Concernant la dissimulation des dommages, elle relève que la société n’en a été informée que par une lettre postérieure à la date de réception. Il n’est donc pas établi que le titulaire aurait eu connaissance de ces dommages avant la réception de cette lettre et donc avant la réception qui a mis fin définitivement aux rapports contractuels.

Cour administrative d’appel de Bordeaux, 28 août 2018, n° 16BX02167  

On notera la formulation de la cour selon laquelle « Aucune autre stipulation contenue dans ce document contractuel ne fait obstacle à ce que l’intervention de la réception des travaux mette fin à la responsabilité découlant de ces obligations contractuelles », ce qui permettrait d’envisager pour les maîtres d’ouvrages d’aménager la responsabilité de l’entreprise pour dommage au tiers révélés après la réception…

v. également Conseil d’État N° 352122, Mentionné dans les tables du recueil Lebon 16 janvier 2012 COMMUNE DU CHATEAU D’OLERON

4. DROIT SOCIAL – HYGIÈNE & SÉCURITÉ 

1 – Le BTP est le secteur qui emploie le plus d’apprentis: 54 540 sur les 144 200 formés en 2016/2017 dans les secteurs artisanaux. 

La loi dite « AVENIR » du 5 septembre 2018 (n°2018-771), a simplifié plusieurs aspects de l’apprentissage, principalement : 

> la baisse de la durée minimum à 6 mois au lieu d’un an [la durée maximale reste fixée à 3 ans] (article L.6227-1 du Code du travail) ;

> lorsque l’organisation de travail le justifie, la journée de travail de l’apprenti de moins de 18 ans peut être portée à 10 h par jour et 40 heures par semaine (article L.6227-1 du Code du travail) ; 

> l’âge maximal de l’apprentissage est repoussé à 30 ans (article L.6222-1). 

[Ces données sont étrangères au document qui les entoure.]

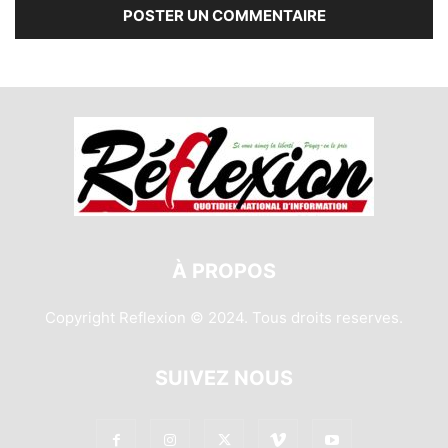
À PROPOS
Copyright Reflexion © 2024. Tous droits reserves.
SUIVEZ NOUS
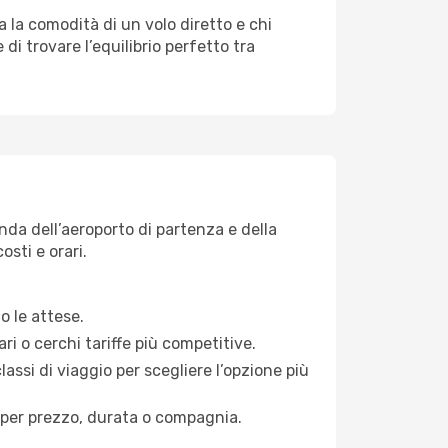
a la comodità di un volo diretto e chi
di trovare l’equilibrio perfetto tra
onda dell’aeroporto di partenza e della
osti e orari.
o le attese.
ri o cerchi tariffe più competitive.
lassi di viaggio per scegliere l’opzione più
ati per prezzo, durata o compagnia.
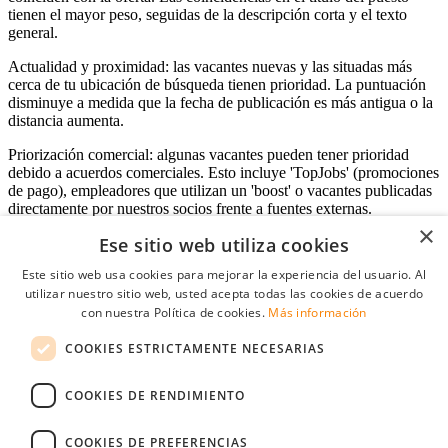
tienen el mayor peso, seguidas de la descripción corta y el texto
general.
Actualidad y proximidad: las vacantes nuevas y las situadas más
cerca de tu ubicación de búsqueda tienen prioridad. La puntuación
disminuye a medida que la fecha de publicación es más antigua o la
distancia aumenta.
Priorización comercial: algunas vacantes pueden tener prioridad
debido a acuerdos comerciales. Esto incluye 'TopJobs' (promociones
de pago), empleadores que utilizan un 'boost' o vacantes publicadas
directamente por nuestros socios frente a fuentes externas.
×
Ese sitio web utiliza cookies
Este sitio web usa cookies para mejorar la experiencia del usuario. Al
Acceso empresas
utilizar nuestro sitio web, usted acepta todas las cookies de acuerdo
con nuestra Política de cookies.
Más información
E-mail
*
COOKIES ESTRICTAMENTE NECESARIAS
Contraseña
COOKIES DE RENDIMIENTO
Recordarme
¿Olvidó su contraseña
Conectarse
COOKIES DE PREFERENCIAS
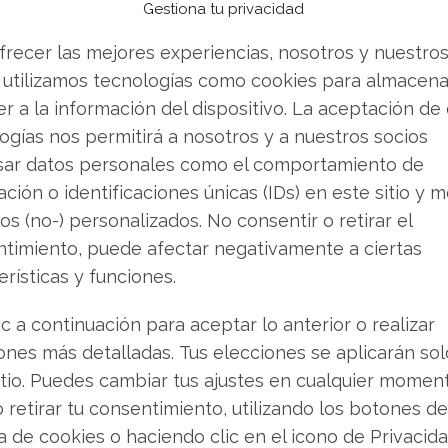
Gestiona tu privacidad
 que esperan pacientemente un cambio de
e convierte así en el consuelo temporal ante la
frecer las mejores experiencias, nosotros y nuestro
 utilizamos tecnologías como cookies para almacena
r a la información del dispositivo. La aceptación de
ogías nos permitirá a nosotros y a nuestros socios
s en las Altas Esferas
sar datos personales como el comportamiento de
ción o identificaciones únicas (IDs) en este sitio y m
 analizar el comportamiento de los grandes
os (no-) personalizados. No consentir o retirar el
sejero delegado Jon R. Moeller realizó ventas por
timiento, puede afectar negativamente a ciertas
ares, reduciendo su participación directa en
erísticas y funciones.
ones de directivos suelen interpretarse como
a a corto plazo.
ic a continuación para aceptar lo anterior o realizar
ones más detalladas. Tus elecciones se aplicarán so
titucionales han adoptado una estrategia
itio. Puedes cambiar tus ajustes en cualquier momen
a talla de Johnson Financial Group o Edmond de
o retirar tu consentimiento, utilizando los botones de
nes durante el último trimestre, con aumentos
ca de cookies o haciendo clic en el icono de Privacid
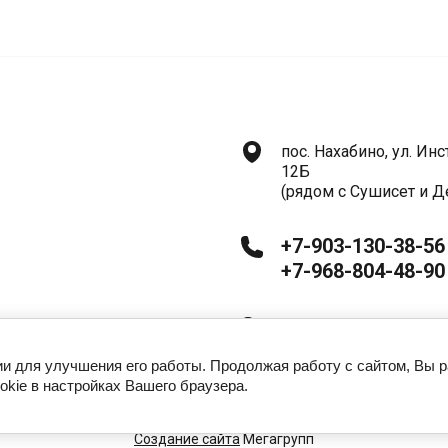
Формы для декора, мармелада
Ц
Формы алфавит, таблички, цифры
Б
Формы для конфет и шоколадных плиток
Формы для эскимо
К
Формы для выпечки
пос. Нахабино, ул. Инст
Ц
12Б
Б
Формы металлические
(рядом с Сушисет и Д
Формы для капкейков (плотный край)
К
+7-903-130-38-56
Формы из нержавеющей стали
К
+7-968-804-48-90
Формы для капкейков Тюльпан
П
Формы бумажные
Ежедневно с 10.00 до
К
Формы для открытого медовика
гии для улучшения его работы. Продолжая работу с сайтом, Вы 
okie в настройках Вашего браузера.
Формы для леденцов
Чайные пары
Создание сайта
Мегагрупп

2 – L’Institut de Recherche et d’Innovation sur la Santé et la Sécurité au Travail (IRIS-ST) a publié en octobre 2018, les chiffres de la sinistralité des entreprises du BTP de moins de 20 salariés, par métier, pour 2016. Il ressort une tendance générale à la baisse. En 2016, les entreprises du BTP ont enregistré une baisse de la sinistralité :

– 3,6 % du nombre d’accidents du travail

– 1,3 % du nombre de maladies professionnelles

– 2,6 % du nombre d’accidents de trajet.